Towards Computationally Efficient One-Shot Design for Performance-Critical Distributed Multi-Agent Control

Multi-agent systems, an important class of interconnected/networked systems composing a group of distributed interacting entities, have been emerging as a powerful paradigm for various unprecedented engineering applications, such as spacecraft formation flying, air-traffic management, sensory networks, etc. Through collaboration, a multi-agent system can accomplish numerous complicated control tasks that surpass the capability of a single dynamical system, such as moving an oversized object, environmental monitoring, and disaster search/rescue. Moreover, a multi-agent system can solve some problems faster using parallelism and increase robustness through redundancy. However, implementing cooperative multi-agent systems also presents challenges, making many related applications (especially those demanding critical controlled performance) remain conceptual.

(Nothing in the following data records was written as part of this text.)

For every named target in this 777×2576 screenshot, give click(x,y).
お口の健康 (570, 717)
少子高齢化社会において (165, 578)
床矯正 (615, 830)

One important challenge lies in the lack of a systematic approach that allows control engineers to treat associated multi-agent distributed control design in a computationally-efficient and fully-integrated manner. Existing approaches of separating the design into high- and low-level controls often fail to analytically guarantee reliability, which is a critical requirement for acceptance by control engineers. This project supports fundamental research to provide the knowledge needed to overcome these challenges, thereby promoting broader real-world applications of multi-agent distributed control techniques. This project will also create unique opportunities to promote engineering education through the development of a cross-departmental robotics engineering program, and to boost minority involvement in scientific research.